#### EXERCISE INSTRUCTIONS:
Single out the lines of the material that contain "Krista" and copy them.

#### SOURCE DATA:
+-------+

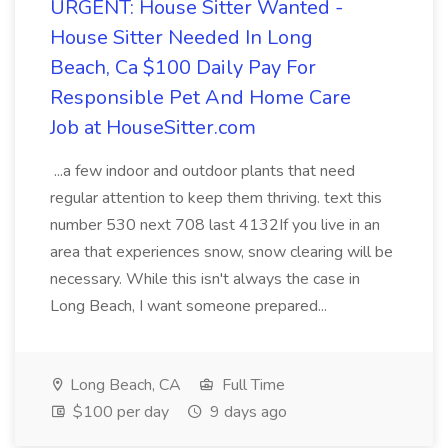
URGENT: House Sitter Wanted -
House Sitter Needed In Long
Beach, Ca $100 Daily Pay For
Responsible Pet And Home Care
Job at HouseSitter.com
...a few indoor and outdoor plants that need
regular attention to keep them thriving. text this
number 530 next 708 last 4132If you live in an
area that experiences snow, snow clearing will be
necessary. While this isn't always the case in
Long Beach, I want someone prepared...
Long Beach, CA
Full Time
$100 per day
9 days ago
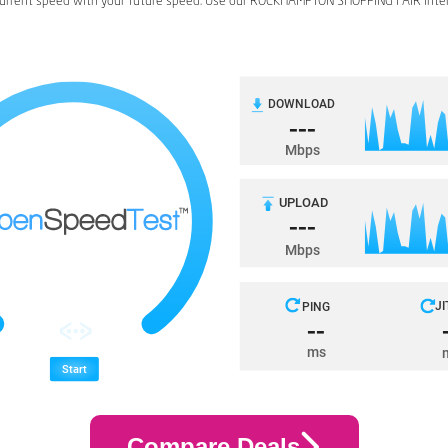
urrent speed with your future speed. Use our ROCKHAMPTON SHOPPING FAIR inte
Compare Deals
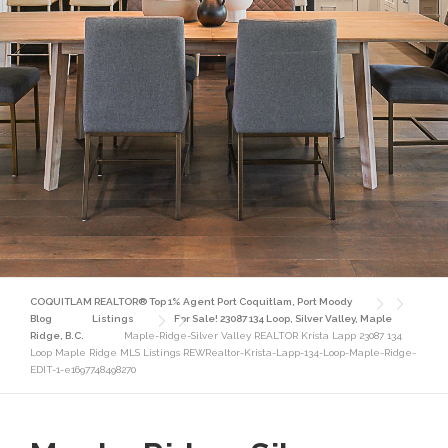
COQUITLAM REALTOR® Top 1% Agent Port Coquitlam, Port Moody
Blog
Listings
For Sale! 23087 134 Loop, Silver Valley, Maple
Ridge, B.C.
Maple-Ridge-Silver Valley REALTOR Krista Lapp 23087 134
Loop Maple Ridge MLS Listings REWRealtor-Krista-Lapp-134-Loop-Maple-Ridge-
EDIT-1-e1697748498270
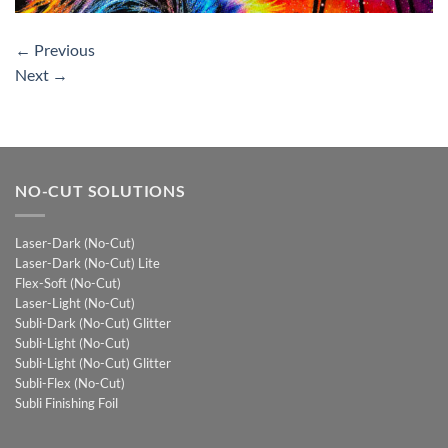
←
Previous
Next
→
NO-CUT SOLUTIONS
Laser-Dark (No-Cut)
Laser-Dark (No-Cut) Lite
Flex-Soft (No-Cut)
Laser-Light (No-Cut)
Subli-Dark (No-Cut) Glitter
Subli-Light (No-Cut)
Subli-Light (No-Cut) Glitter
Subli-Flex (No-Cut)
Subli Finishing Foil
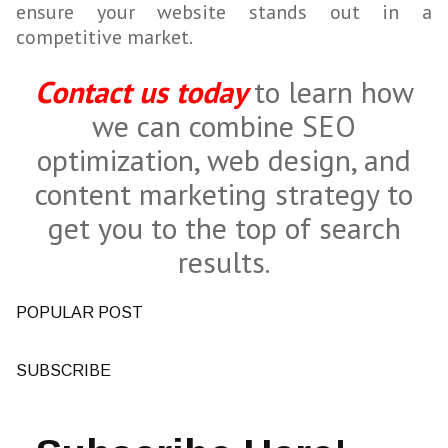
ensure your website stands out in a
competitive market.
Contact us today
to learn how
we can combine SEO
optimization, web design, and
content marketing strategy to
get you to the top of search
results.
POPULAR POST
SUBSCRIBE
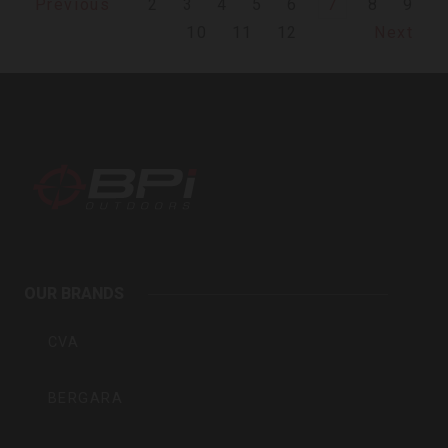
2
3
4
5
6
7
8
9
Previous
10
11
12
Next
BPI
Outdoors
OUR BRANDS
Inc
CVA
BERGARA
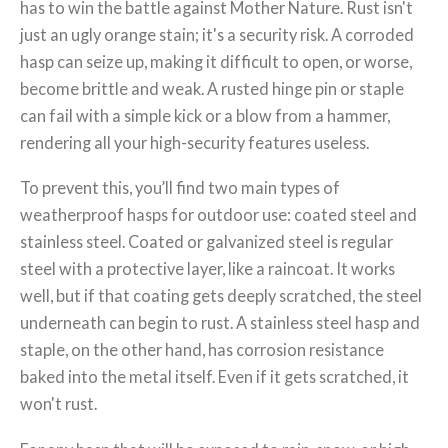
has to win the battle against Mother Nature. Rust isn't
just an ugly orange stain; it's a security risk. A corroded
hasp can seize up, making it difficult to open, or worse,
become brittle and weak. A rusted hinge pin or staple
can fail with a simple kick or a blow from a hammer,
rendering all your high-security features useless.
To prevent this, you’ll find two main types of
weatherproof hasps for outdoor use: coated steel and
stainless steel. Coated or galvanized steel is regular
steel with a protective layer, like a raincoat. It works
well, but if that coating gets deeply scratched, the steel
underneath can begin to rust. A stainless steel hasp and
staple, on the other hand, has corrosion resistance
baked into the metal itself. Even if it gets scratched, it
won't rust.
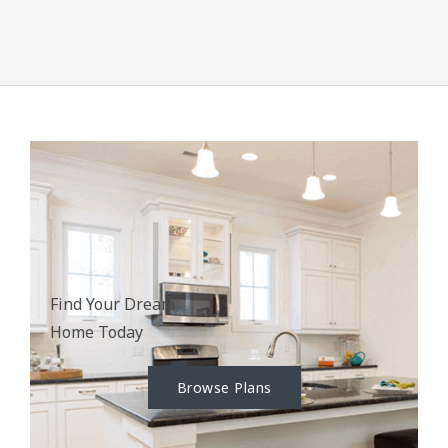
Find Your Dream
Home Today
Browse Plans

+-------+

#### RESPONSE AREA:
Maple-Ridge-Silver Valley REALTOR Krista Lapp 23087 134
Loop Maple Ridge MLS Listings REWRealtor-Krista-Lapp-134-Loop-Maple-Ridge-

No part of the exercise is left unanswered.